Jorge Eduardo Alcalá
LOS CLARIVIDENTES
Íbamos de la casa abandonada al puente. Éramos los fracasados, los que así tuviéramos veinte oportunidades de recomenzar lo haríamos mal. Beatrice, por ejemplo. Beatrice había sido una estupenda bailarina pero cuando la llamó la mejor compañía de danza, ella se fracturó los tobillos y ahora apenas caminaba. O Víctor. Policía de primera, candidato al premio municipal de Altos Honores hasta antes de conocer a Rita. Y Val. Val era un luchador sueco en declive que no podía hilar ni siquiera cinco abdominales. Y yo, por supuesto, que en mis mejores tiempos había sido galán de altura, pero ahora buscaba una mujer que me sacara a flote.

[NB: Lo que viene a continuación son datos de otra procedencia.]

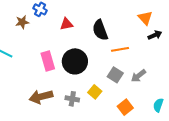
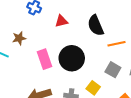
brown star: (22, 22) -> (19, 38), moved

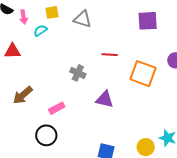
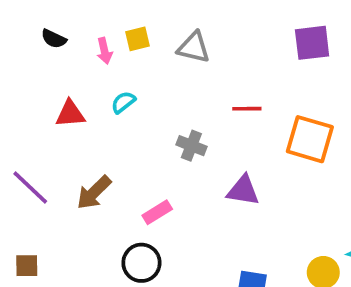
pink arrow: (24, 17) -> (104, 51), moved
cyan semicircle: (40, 30) -> (123, 102), moved

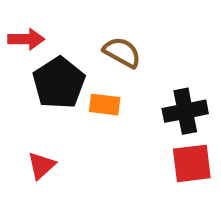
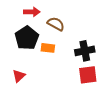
red arrow: (26, 39) -> (32, 12), moved

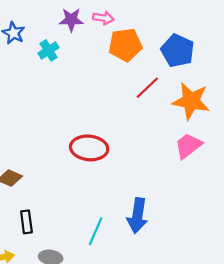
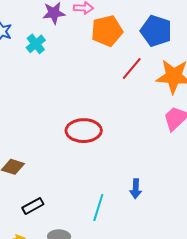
blue arrow: (137, 216) -> (136, 189), size x0.6
black rectangle: (26, 222) -> (33, 206), turned 75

Éramos los que sin querer dan paso a la existencia de los héroes, los que fallaban quinientas veces los penales. Los momentos clave simplemente no estaban hechos para nosotros.
A decir verdad la situación era incómoda, pero se podía vivir. Entre la casa y el puente, yo prefería la casa, a pesar de que por doquier se veía el desorden: gatos invadiendo la mesa al menor descuido, vendas y ediciones suecas del Playboy tiradas en el suelo, todo impregnado de un olor a orines que dejaba Val en sus borracheras, pues vivía convencido de que el excusado estaba en cualquier lugar.
Pero eso se podía sobrellevar: Val se retiraba al puente y miraba el río mientras se bebía una tremenda botella de dos litros de vodka sin decir palabra. Beatrice jamás dejaba de quejarse, pero nunca se iba. Víctor postulaba cada año a la policía de nuevo, pero nunca lo matriculaban porque Rita era la jefa de personal. Yo imaginaba negocios que me permitían regresar al ambiente de traje y corbata… Y así nos transcurría la vida; casi sin darnos cuenta íbamos de aquí para allá, de tropezón en tropezón, coleccionando nuestras fallas como otros hacen con insectos o timbres postales.
-Míralos, son asquerosos -me decía Beatrice mientras los muchachos pateaban una pelota hecha de periódicos- Son como perros: dales un juguete o un hueso. No necesitan nada más para decirle adiós al mundo.
-De acuerdo. Pero al menos hacen algo -era mi respuesta. Ella no la escuchaba porque de nuevo se estaba quejando.
-Además la casa huele horrible. Val es un cerdo. Y Víctor es un inútil.
Y el juego se prolongaba minutos u horas, dependiendo de “mi” tiempo disponible, que no era otro sino el que estaba dispuesto a ceder oyendo confabulaciones y sinsentidos.
Del puente a la casa abandonada: cuando Víctor, Val o yo conseguíamos algún dinero, lo primero era convencer a Beatrice de que su destino estaba aquí y ahora, comprarle algún poster de danza y ella a regañadientes nos acompañaba al puente a ver los barcos que partían mientras Val vaciaba su monumental botella de vodka. Pero ella no bebía, sólo refunfuñaba. Al poco tiempo se le oía mascullar “me largo, hato de cerdos”, y después volvía con nosotros porque no sabía el camino de vuelta a casa ni los tobillos le daban para caminar más. Pobre Beatrice, no era hermosa -ni por dentro ni por fuera-: cuando se maquillaba se le corría el rímel y perdía el equilibrio al primer paso. Tampoco era raro encontrarla en el porche del vecino esperando que alguien le abriera la puerta porque no sabía cómo hacerlo. Dos cosas no cabían en su pequeño mundo: la ciudad y sus convenciones.
Val no. Val había atesorado un carácter duro allá en los viejos días de la Suecia de los cincuentas, en medio de arenas de lucha internacionales. Hablaba todavía del Brasil coronado, de Olof Palme, de la fábrica de autos Opel y de las vacaciones en Upsala. Llenaban su memoria su madre, sus hermanas, sus títulos y su retiro obligado por alcoholismo justo antes de pelear contra un ruso por el campeonato del mundo. Pero ahora apenas si podía llegar al puente a ver los barcos que se iban, empinar el codo y perderse en su colección de Playboy: su redondo cuerpo no daba para más.
Víctor en cambio pasaba largas horas imaginando lo que podía haber sido al lado de Rita. Tenía la pensión de desempleado, pero casi nunca la hacía efectiva.
-Stergios -me decía- en el momento menos pensado me la subo a un auto y nos vamos hacia el sur.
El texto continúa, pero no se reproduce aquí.